However, Kirkconnell subsequently changed his mind about what he had formerly considered pseudohistory and, "passed from my early skepticism into a growing sense of the profound age of the Craft... There are elements in Masonry that are nearly as much older than Solomon as Solomon is older than Winston Churchill."

In 1922, Kirkconnell accepted the offer of a faculty position in the English Department at Wesley College. Kirkconnell taught English there for the eleven years, before switching to the Department of Classics for the next seven years. The experience for him proved life changing.

Like many other English-speaking Canadians of his class and generation, Kirkconnell had been brought up to believe in the racial superiority of White Anglo-Saxon Protestants. After he grew to adulthood, he accordingly opposed allowing any further non-British immigration into Canada. He also became passionately interested in the now discredited pseudosciences of scientific racism, Social Darwinism, and Eugenics. Kirkconnell read widely in all three subjects, and composed his own Nordicist tract predicting the imminent demise of the "Nordic race" in Ontario due to the increasing immigration of French-Canadians, Jews, and Slavic peoples.
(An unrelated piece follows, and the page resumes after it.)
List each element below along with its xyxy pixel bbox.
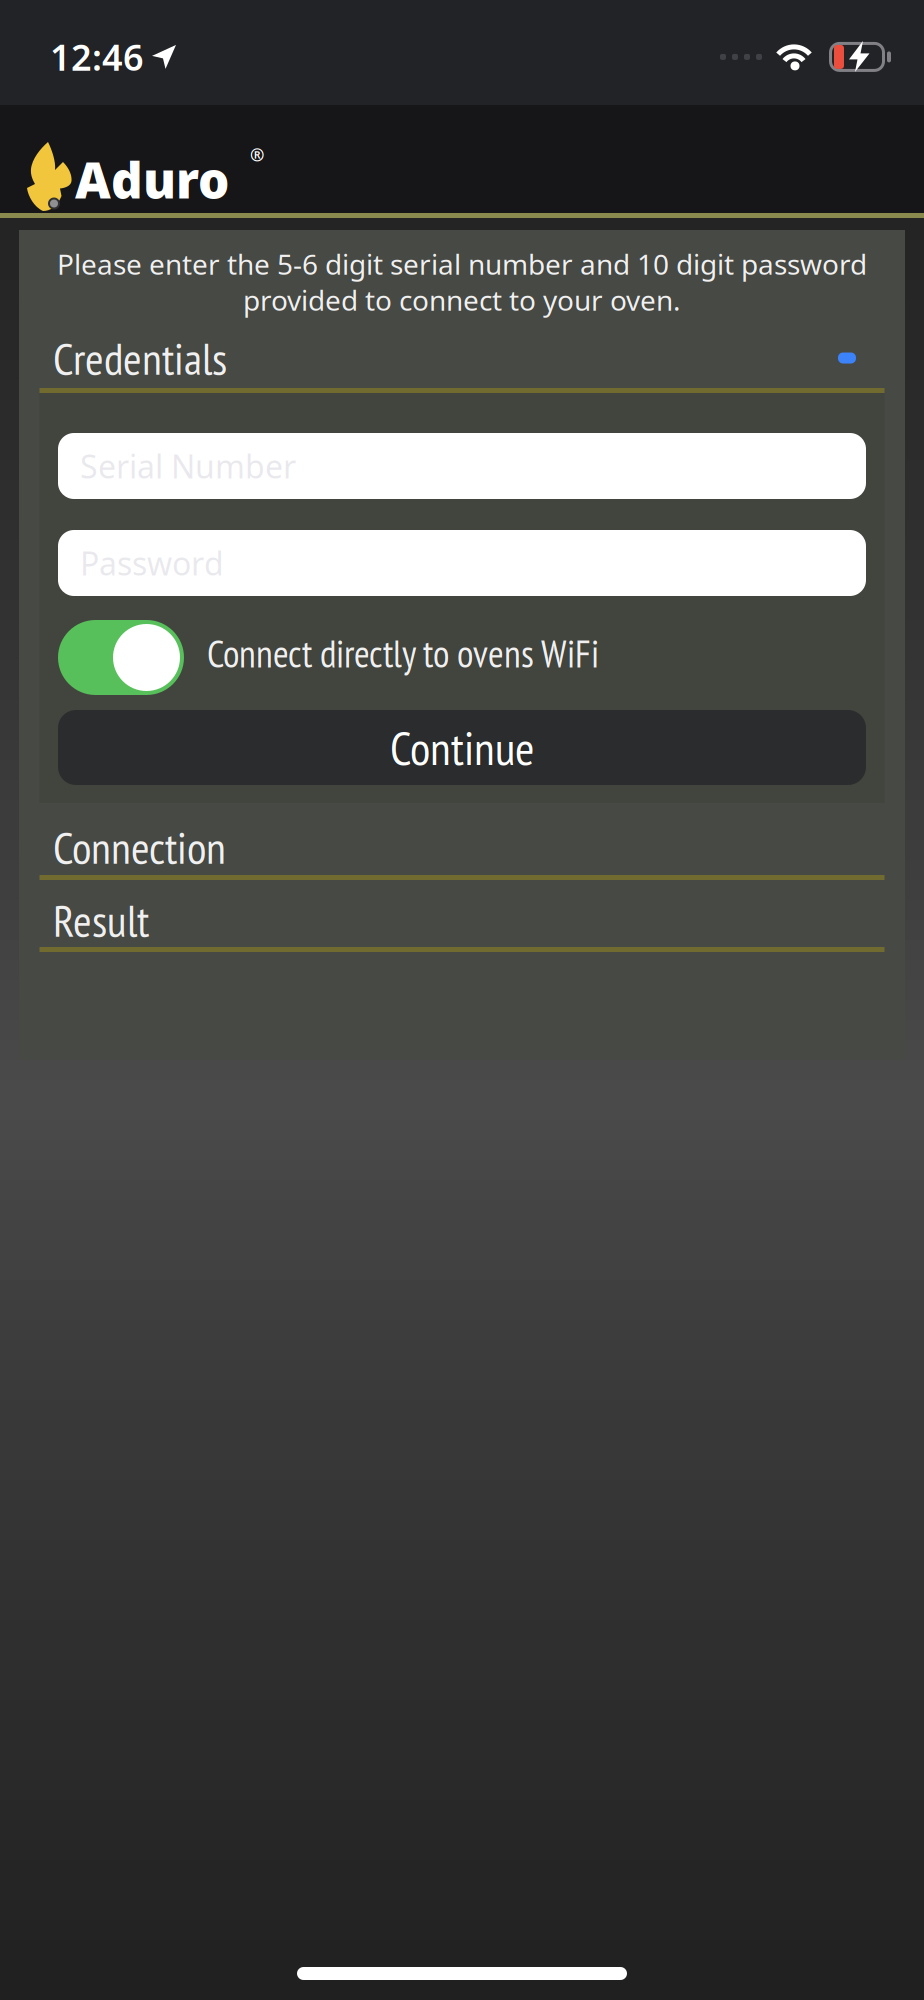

Although his racist writings remain largely unpublished, his eugenicist views were expounded in The International Aspects of Unemployment (1923), which called for the internment in labour camps and wholesale sterilization of disabled Canadians and all others deemed "unfit."

Kirkconnell's experiences, however, as a professor in the multiethnic and multilingual Manitoba city of Winnipeg exposed him to world literature, which caused him to begin questioning his views and making radical teaching innovations. For example, Kirkconnell believed that, not only the Icelandic sagas and the Elder Edda, but also the Old Irish Táin Bó Cúailnge and the Old Low German Heliand, "threw light on Beowulf, the Battle of Maldon, and the Caedmonian Genesis", and advocated teaching all of those texts together.

While seeking background literature for teaching a course on Geoffrey Chaucer, Kirkconnell discovered and fell in love with the Middle Welsh poetry in strict metre by Dafydd ap Gwilym, whom he called, "a great contemporary of Chaucer, with a feeling for nature that was beyond the reach of the London vintner's son." Kirkconnell felt similarly when he discovered the Medieval Latin poetry of the Wandering Scholars and the Medieval Hebrew poetry of Solomon ibn Gabirol and Yehuda Halevi.

As a result, Kirkconnell grew to believe that Prehistoric intermarriage among the ancestors of European peoples had not been detrimental, but positive. Therefore, Kirkconnell concluded, as all Europeans are of genetically mixed ancestry, further White ethnic immigration and intermarriage would actually strengthen the development of Canada as a nation.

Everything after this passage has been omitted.